L'assessora, come già annunciato, nel pomeriggio ha lasciato l'Aula per raggiungere piazza Duomo per le celebrazioni della Trentino Volley dopo la vittoria della Champions league. E' così intervenuta Lucia Maestri (Pd) per "stigmatizzare l’intollerabile assenza dell’assessora competente al dibattito", definito uno sfregio al Consiglio e alle insegnanti presenti. Le ha fatto eco Degasperi che ha chiesto al presidente del Consiglio provinciale, Claudio Soini, di sospendere i lavori.

 

L’assessore per i rapporti con il Consiglio, Mario Tonina, ha giudicato eccessiva la reazione dei consiglieri, chiedendo a Soini di aggiornare la seduta a domani, considerata anche la concomitanza con la cerimonia di saluto agli atleti dell’Itas, alla quale l’assessora è comprensibile debba presenziare.

 

Su richiesta di altri consiglieri, il presidente ha convocato una capigruppo dalla quale è emersa la volontà di proseguire i lavori, pur in assenza dell’assessora.

 

Alla ripresa Lucia Coppola (Alleanza Verdi e Sinistra) è intervenuta esprimendo sostegno al disegno di legge in discussione nella parte che riguarda la riduzione del numero di bambini delle sezioni." Anche la scelta dell’apertura delle scuole per l’infanzia a luglio, reiterata nel post Covid, richiede di essere rivista e considerata perché è stata introdotta in una maniera calata dall’alto diventando un elemento di divisione dentro un percorso scolastico in cui le insegnanti non sono mai state chiamate in causa".

 

La consigliera di Alleanza Verdi e Sinistra concorda poi sulla necessità di rivedere la scelta dell’apertura a luglio per arrivare a soluzioni condivise, mentre mi lascia perplessa allo stato attuale, in assenza di alternative per le famiglie, la sovrapposizione dei calendari delle scuole per l’infanzia con le primarie.

 

Invece Michele Malfer (Campobase) ha sottolineato la necessità di ascoltare il personale docente che deve lavorare in armonia per non inficiare la bontà dell’educare. "La riduzione del numero massimo di bambini per sezione e la riduzione in caso di presenza di bambini Bes va a suo avviso ripensata mentre per quanto riguarda le aperture a luglio si dovrebbe tornare al vecchio calendario per non gravare ulteriormente su insegnanti con una professionalità già molto impegnativa e che sono state in questo frangente confinate in un ruolo meno importante e meno valorizzato". Evidente, ha concluso, che su questo tema, per l’anno prossimo, va esplorata un’alternativa più sostenibile che possa conciliare le diverse esigenze didattica, organizzativa, gestionale e conciliativa delle famiglie, "anche perché la nostra specialità lo consente.

 

Poi Paola Demagri (Casa Autonomia) ha condiviso la riduzione del rapporto insegnanti-bambini, aldilà della certificazione Bes, pur dichiarandosi non in grado di definire il numero e ha sostenuto la criticità del calendario scolastico così come imposto dalla Giunta provinciale senza aver fatto una valutazione di tipo pedagogico.
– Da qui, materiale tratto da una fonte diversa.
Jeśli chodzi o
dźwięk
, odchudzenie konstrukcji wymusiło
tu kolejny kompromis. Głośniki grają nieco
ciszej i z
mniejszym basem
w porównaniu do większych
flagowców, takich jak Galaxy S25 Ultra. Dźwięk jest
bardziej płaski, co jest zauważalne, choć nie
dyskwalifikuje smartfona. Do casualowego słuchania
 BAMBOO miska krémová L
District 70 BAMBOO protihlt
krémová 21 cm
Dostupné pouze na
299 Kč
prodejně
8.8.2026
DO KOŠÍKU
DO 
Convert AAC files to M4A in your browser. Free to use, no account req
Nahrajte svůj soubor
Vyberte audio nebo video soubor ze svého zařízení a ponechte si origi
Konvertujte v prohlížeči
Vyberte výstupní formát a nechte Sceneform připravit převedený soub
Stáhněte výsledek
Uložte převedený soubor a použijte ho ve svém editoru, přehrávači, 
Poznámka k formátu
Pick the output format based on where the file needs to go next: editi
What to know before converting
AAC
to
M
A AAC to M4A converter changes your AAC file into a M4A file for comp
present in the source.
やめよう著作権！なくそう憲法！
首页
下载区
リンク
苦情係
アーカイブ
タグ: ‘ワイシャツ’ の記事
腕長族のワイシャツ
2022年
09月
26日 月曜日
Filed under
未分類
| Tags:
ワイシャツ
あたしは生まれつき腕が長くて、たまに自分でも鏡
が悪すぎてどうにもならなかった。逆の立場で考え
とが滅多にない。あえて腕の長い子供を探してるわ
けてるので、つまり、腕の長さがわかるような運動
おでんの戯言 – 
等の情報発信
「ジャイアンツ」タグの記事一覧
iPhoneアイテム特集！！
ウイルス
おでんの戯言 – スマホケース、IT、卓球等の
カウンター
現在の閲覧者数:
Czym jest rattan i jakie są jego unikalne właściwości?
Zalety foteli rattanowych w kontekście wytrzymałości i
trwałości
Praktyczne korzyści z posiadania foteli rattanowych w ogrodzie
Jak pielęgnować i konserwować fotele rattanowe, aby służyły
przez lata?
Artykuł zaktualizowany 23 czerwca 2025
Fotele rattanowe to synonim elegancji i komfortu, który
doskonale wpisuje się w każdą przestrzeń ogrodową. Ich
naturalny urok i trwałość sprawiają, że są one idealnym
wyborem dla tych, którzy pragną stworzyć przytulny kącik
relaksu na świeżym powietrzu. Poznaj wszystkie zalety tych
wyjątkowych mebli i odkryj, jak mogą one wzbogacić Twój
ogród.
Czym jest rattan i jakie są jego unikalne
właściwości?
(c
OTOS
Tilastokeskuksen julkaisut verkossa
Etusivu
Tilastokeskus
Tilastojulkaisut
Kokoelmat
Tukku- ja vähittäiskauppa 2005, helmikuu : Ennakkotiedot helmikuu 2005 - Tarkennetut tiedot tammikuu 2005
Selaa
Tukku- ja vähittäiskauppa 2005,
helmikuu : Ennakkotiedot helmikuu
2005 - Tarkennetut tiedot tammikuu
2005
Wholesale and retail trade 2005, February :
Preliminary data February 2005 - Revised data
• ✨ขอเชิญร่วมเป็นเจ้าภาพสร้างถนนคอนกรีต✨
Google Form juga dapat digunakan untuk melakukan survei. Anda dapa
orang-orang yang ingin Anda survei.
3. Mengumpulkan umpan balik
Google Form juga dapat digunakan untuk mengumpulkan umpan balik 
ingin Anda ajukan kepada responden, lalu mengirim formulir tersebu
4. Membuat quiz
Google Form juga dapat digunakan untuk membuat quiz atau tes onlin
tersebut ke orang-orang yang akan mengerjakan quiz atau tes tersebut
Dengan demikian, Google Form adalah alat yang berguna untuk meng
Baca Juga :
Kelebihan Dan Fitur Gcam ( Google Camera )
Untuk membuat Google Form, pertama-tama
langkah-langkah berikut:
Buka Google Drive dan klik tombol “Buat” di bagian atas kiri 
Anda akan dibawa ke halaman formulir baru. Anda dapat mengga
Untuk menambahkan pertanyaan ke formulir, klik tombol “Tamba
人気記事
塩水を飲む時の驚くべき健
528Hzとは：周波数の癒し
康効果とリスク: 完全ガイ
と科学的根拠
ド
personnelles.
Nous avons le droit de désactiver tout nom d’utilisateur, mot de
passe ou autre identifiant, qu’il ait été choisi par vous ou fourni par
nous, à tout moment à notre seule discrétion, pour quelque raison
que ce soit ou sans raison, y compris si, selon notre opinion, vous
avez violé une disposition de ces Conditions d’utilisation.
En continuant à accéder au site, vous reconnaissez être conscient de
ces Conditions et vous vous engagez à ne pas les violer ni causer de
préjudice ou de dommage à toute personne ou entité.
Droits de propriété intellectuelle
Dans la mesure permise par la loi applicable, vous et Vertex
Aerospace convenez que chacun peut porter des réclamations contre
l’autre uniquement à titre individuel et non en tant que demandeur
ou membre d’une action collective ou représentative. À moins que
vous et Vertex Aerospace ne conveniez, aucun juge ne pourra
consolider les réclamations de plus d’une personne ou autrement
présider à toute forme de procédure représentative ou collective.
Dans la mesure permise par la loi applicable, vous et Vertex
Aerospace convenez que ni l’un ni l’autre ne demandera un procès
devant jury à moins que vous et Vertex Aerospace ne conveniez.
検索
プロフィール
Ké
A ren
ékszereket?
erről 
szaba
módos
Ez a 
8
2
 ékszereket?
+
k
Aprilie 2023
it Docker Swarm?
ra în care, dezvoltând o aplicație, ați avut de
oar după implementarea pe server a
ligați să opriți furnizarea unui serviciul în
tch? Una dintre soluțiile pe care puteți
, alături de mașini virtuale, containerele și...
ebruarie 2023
Ha auspicato che si riparta dalla distinzione tra scuola e servizi conciliativi lavorando per mantenere alto il valore della scuola per l’infanzia e per la valorizzazione della concertazione con gli insegnanti.

 

Nella replica, Degasperi ha nuovamente stigmatizzato l’assenza dell’assessora competente e ha ribadito le ragioni del suo disegno di legge. "Si tratta certamente di una proposta di rottura ma la rivoluzione non è un pranzo di gala", ha ironizzato in conclusione il consigliere provinciale di Onda, ricordando che il documento è stato condiviso con gran parte del mondo dell’istruzione. Ha chiuso ringraziando chi è intervenuto e sottolineando il cambio di orientamento di una parte delle minoranze.